Home Please Revamp iTunes: 5 Ways Apple Should Improve Its Media Player

Please Revamp iTunes: 5 Ways Apple Should Improve Its Media Player

Apple is planning to overhaul iTunes, according to recent reports. Hallelujah! Apple’s clunky, archaic media player is long overdue for an upgrade. iTunes used to be a necessary evil for managing music on an iPhone or updating the operating system on Apple’s mobile devices, but with the arrival of Spotify and the over-the-air software updates in iOS 5, there’s little reason to launch it at all. Even podcasts are more neatly managed in a third-party app such as Instacast or Apple’s own Podcasts app. Whether or not an overhaul is actually under way is anybody’s guess. Nonetheless, we humbly offer a few suggestions.

Make iTunes More Social 

Undeterred by the miserable failure of Ping, Apple is reportedly already making moves toward a more social iTunes. These include a deeper integration of Facebook into the iTunes Store and a limited music-sharing feature. 

The further Apple can head in this direction, the better. Music and video are naturally social-friendly (see YouTube and SoundCloud), but iTunes has long existed on its own isolated island, far from the social networks we’re glued to all day long.

As Apple learned the hard way, trying to roll its own social music product isn’t the way to go. Instead, leverage existing social networks is essential, especially for music discovery and artist promotion. Spotify’s Facebook integration, as imperfect as its “frictionless sharing” implementation was, is an example worth emulating. 

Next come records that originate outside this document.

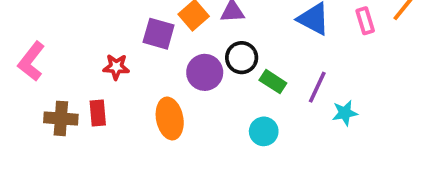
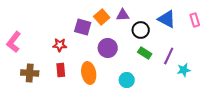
black circle: (242, 58) -> (141, 30), moved
red rectangle: (98, 113) -> (61, 70), moved
cyan circle: (264, 131) -> (127, 80), moved

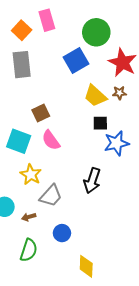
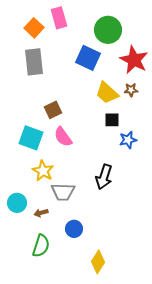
blue square: (76, 61) -> (88, 58), turned -35
blue star: (116, 143) -> (128, 140), size x0.7
gray trapezoid: (51, 196) -> (63, 192), turned 50
yellow diamond: (86, 266) -> (98, 262), turned 30

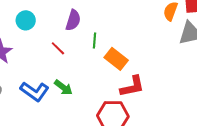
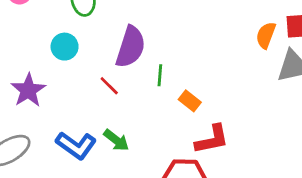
purple semicircle: (73, 20) -> (131, 47), size x1.4
orange rectangle: (116, 59) -> (190, 101), size x0.7

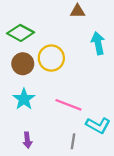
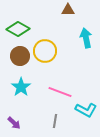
purple arrow: (27, 140) -> (14, 123), moved, turned -40
gray line: (73, 141) -> (55, 121), moved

Of course, iTunes has a different business model than Spotify (and, despite rumors, Apple doesn’t plan to launch its own subscription service any time soon). Whereas a user can stream entire tracks from Spotify when they pop up in a friend’s Facebook feed, iTunes may need to work out something else. Perhap’s its a 30-second clip or, in a more user-friendly implementation, the song could be streamed on Facebook once prior to purchase. A similar approach could be adapted to Twitter, where some kind of easy-sharing option could help drive exposure and downloads for music, movies, apps and other content. 

iTunes shouldn’t play nice only with established services like Facebook and Twitter, but also make an effort to keep up with other social sites when appropriate. Maybe Instagram doesn’t make sense, but Pinterest might. The more iTunes touches the social Web, the better the experience will be for users and content creators alike. 

Integrate iTunes with Other Music Sources

Apple would never do this, but it can’t hurt to ask: iTunes would be far more useful as a desktop media manager if users could plug in third-party content providers. This is something that open-source music player Tomahawk does very well, and it’s a big part of what makes that project so promising. 

Let’s face it: Users stream music from Spotify, Rdio, SoundCloud and YouTube, in addition to purchasing it from iTunes (or downloading it via BitTorrent for that matter). Allowing access to numerous sources from one user interface would make for a great user experience, even if it would eat into Apple’s music sales. 

Play Nice with Other Apps and Services

Even if Apple doesn’t offer a subscription service, it could steal a page from Spotify’s playbook and launch an iTunes platform upon which third-party developers could build apps.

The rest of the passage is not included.